Setelah semua pekerjaan kami di rumah selesai, kami pun pergi lagi ke base camp tetapi ternyata di sana
kakak-kakak masih sedang sarapan. Maka kami pun berkeliling-keliling desa
sambil menunggu kakak-kakak siap. Setelah kami berkumpul di base camp, saya mewakili kelas Anjasmoro
memberikan piagam penghargaan kepada Kang Uus dan mengucapkan terima kasih atas
semua bantuan dan pelajaran yang telah diberikannya kepada kami selama Nyaba Lembur. Lalu kami berpamitan ke
tiap rumah sambil mengambil tas masing-masing. Setelah itu kami berdoa dan
langsung berangkat hiking.
Kami pun mulai melakukan perjalanan hiking kami, kami berjalan melewati
Kertasarie, lalu belok kiri menuju perkebunan teh dan istirahat di saung yang
terletak di tengah kebun teh. Kami pun melanjutkan perjalanan kami menanjaki
kebun teh itu, dan sampai di atas kami jalan lagi, menanjak atau pun berbelok
kami lewati sampai akhirnya kami tiba di saung yang berada di puncak kaki Gunung
Wayang itu. Kami juga berfoto-foto di sana. Baru setelah dari situ kami turun,
turun, dan turun terus, aku pun sempat terjatuh-jatuh di sini. Kami pun
akhirnya menemukan jalan raya yang menuju ke Danau Cisanti, dan akhirnya sampai
di Cisanti dengan selamat. Sesampai di sana kami langsung membeli indomie di warung yang terletak di
pinggiran danau itu. Kami pun hampir semuanya berenang di danau itu, kecuali
Arga dan Raven. Setelah puas bermain air di danau, akhirnya tiba waktunya bagi kami untuk pulang.

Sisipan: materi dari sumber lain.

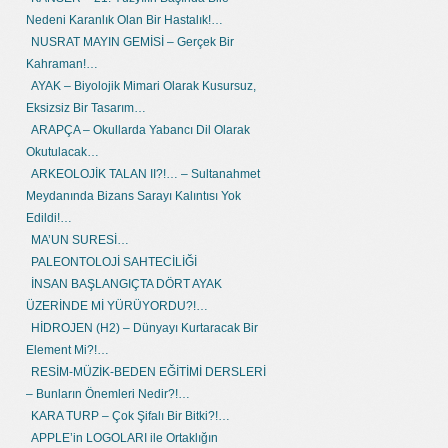
Nedeni Karanlık Olan Bir Hastalık!…
NUSRAT MAYIN GEMİSİ – Gerçek Bir
Kahraman!…
AYAK – Biyolojik Mimari Olarak Kusursuz,
Eksizsiz Bir Tasarım…
ARAPÇA – Okullarda Yabancı Dil Olarak
Okutulacak…
ARKEOLOJİK TALAN II?!… – Sultanahmet
Meydanında Bizans Sarayı Kalıntısı Yok
Edildi!…
MA’UN SURESİ…
PALEONTOLOJİ SAHTECİLİĞİ
İNSAN BAŞLANGIÇTA DÖRT AYAK
ÜZERİNDE Mİ YÜRÜYORDU?!…
HİDROJEN (H2) – Dünyayı Kurtaracak Bir
Element Mi?!…
RESİM-MÜZİK-BEDEN EĞİTİMİ DERSLERİ
– Bunların Önemleri Nedir?!…
KARA TURP – Çok Şifalı Bir Bitki?!…
APPLE’in LOGOLARI ile Ortaklığın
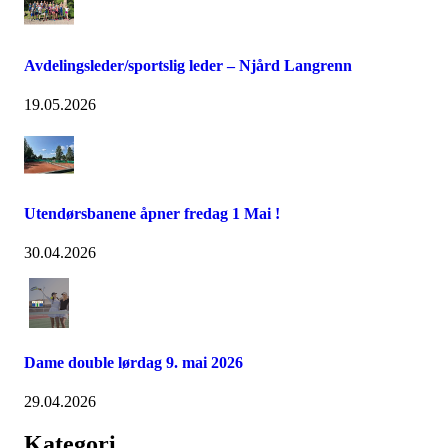
Avdelingsleder/sportslig leder – Njård Langrenn
19.05.2026
Utendørsbanene åpner fredag 1 Mai !
30.04.2026
Dame double lørdag 9. mai 2026
29.04.2026
Kategori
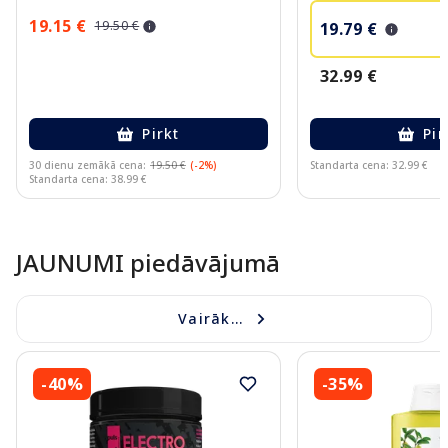
19.15 €
19.50 €
19.79 €
32.99 €
Pirkt
Pir
30 dienu zemākā cena:
19.50 €
(-2%)
Standarta cena: 32.99 €
Standarta cena: 38.99 €
Page 1 of 10
JAUNUMI piedāvājumā
Vairāk...
-40%
-35%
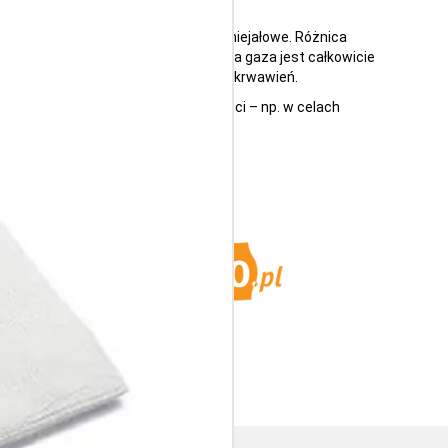
ą zarówno materiały jałowe, jak i niejałowe. Różnica
m na zastosowaniu. Wysterylizowana gaza jest całkowicie
kaleczeń, oparzeń oraz do tamowania krwawień.
ane szczególne zachowanie sterylności – np. w celach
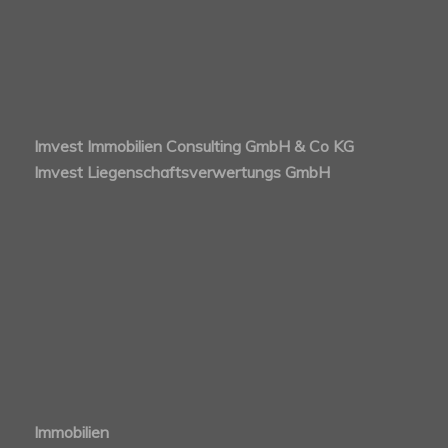
Imvest Immobilien Consulting GmbH & Co KG
Imvest Liegenschaftsverwertungs GmbH
Immobilien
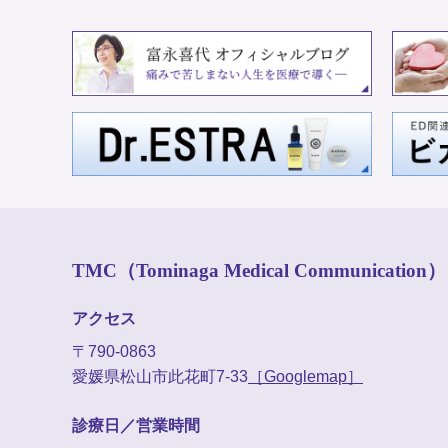
TMC（Tominaga Medical Communication）
アクセス
〒790-0863
愛媛県松山市此花町7-33
［Googlemap］
診療日／営業時間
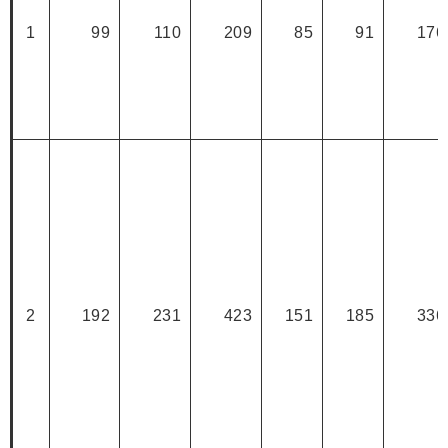
1
99
110
209
85
91
176
2
192
231
423
151
185
336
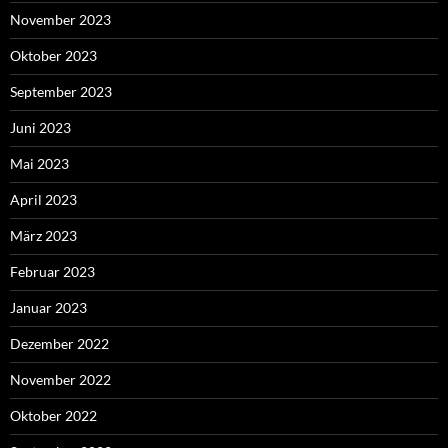
November 2023
Oktober 2023
September 2023
Juni 2023
Mai 2023
April 2023
März 2023
Februar 2023
Januar 2023
Dezember 2022
November 2022
Oktober 2022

Kami pun langsung berganti baju, dan bersiap untuk menempuh perjalanan pulang ke
Bandung.
Kami
pulang ke Bandung dengan naik angkot. Di angkot kami masih sempat saling
bercanda, dan bercerita. Akhirnya kami sampai di Bandung dengan selamat. Kami
sampai di Sekolah Semi Palar sekitar jam enam sore, lalu kami berkumpul di
parkiran dan kakak juga memberikan tantangan untuk orang tua, yang berhubungan
dengan kegiatan Nyaba Lembur tadi.
-T-A-M-A-T-
Wah seru ya, Tyo. Pengalamannya mengesankan, moga2 bisa memberikan hikmah dan pelajaran ttg bagaimana kondisi hidup di pedesaan, yang begitu sederhana dan penuh perhatian antar sesama warganya. Untuk ke depannya akan lebih bagus bila journalnya dilengkapi juga dengan foto-foto, sehingga pembaca bisa ikut melihat kondisi yang sebenarnya. Ditunggu kisah2 pengalaman hidup selanjutnya ya!